======== DATA SUPPLIED
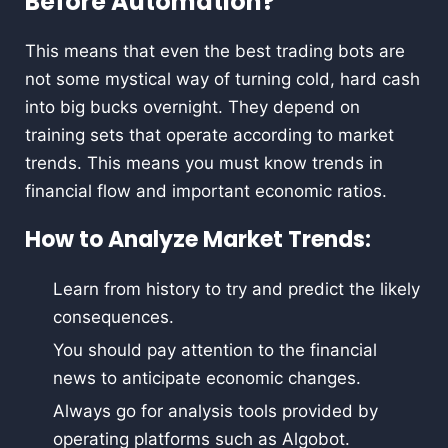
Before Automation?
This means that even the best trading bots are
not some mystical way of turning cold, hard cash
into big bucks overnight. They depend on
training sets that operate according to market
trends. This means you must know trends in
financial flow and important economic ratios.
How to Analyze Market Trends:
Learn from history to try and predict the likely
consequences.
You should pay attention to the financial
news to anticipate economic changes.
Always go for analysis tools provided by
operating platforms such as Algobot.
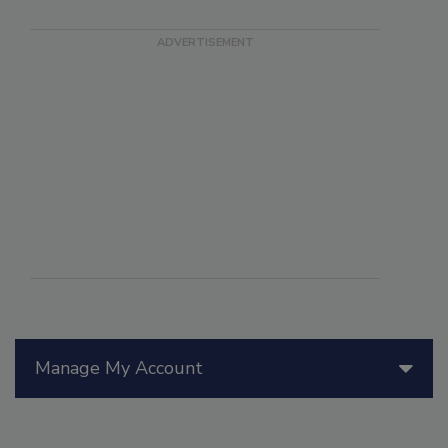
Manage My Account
================
======== DATA SUPPLIED
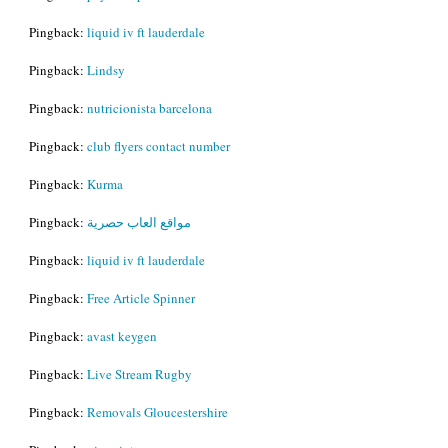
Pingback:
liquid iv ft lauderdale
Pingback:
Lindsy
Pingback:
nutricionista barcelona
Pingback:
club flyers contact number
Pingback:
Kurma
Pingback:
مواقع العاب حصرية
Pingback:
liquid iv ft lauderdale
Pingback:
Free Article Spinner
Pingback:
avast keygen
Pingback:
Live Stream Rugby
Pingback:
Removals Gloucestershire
================
======== DATA SUPPLIED
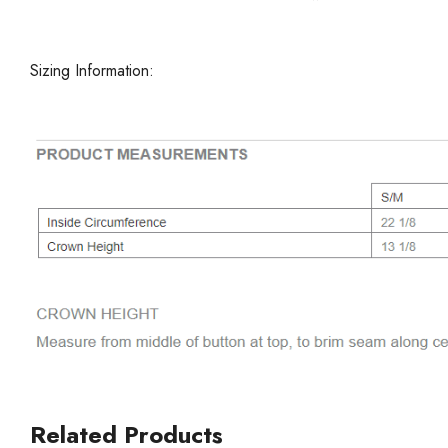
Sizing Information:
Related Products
================
* [WORK ITEM]: Restate word for word the entries above, starting at the line with "Free Article Spinner" and ending at the line with "Removals Gloucestershire", inclusive, and no others.

* [ANSWER TO THIS PROBLEM]:
Free Article Spinner
Pingback:
avast keygen
Pingback:
Live Stream Rugby
Pingback:
Removals Gloucestershire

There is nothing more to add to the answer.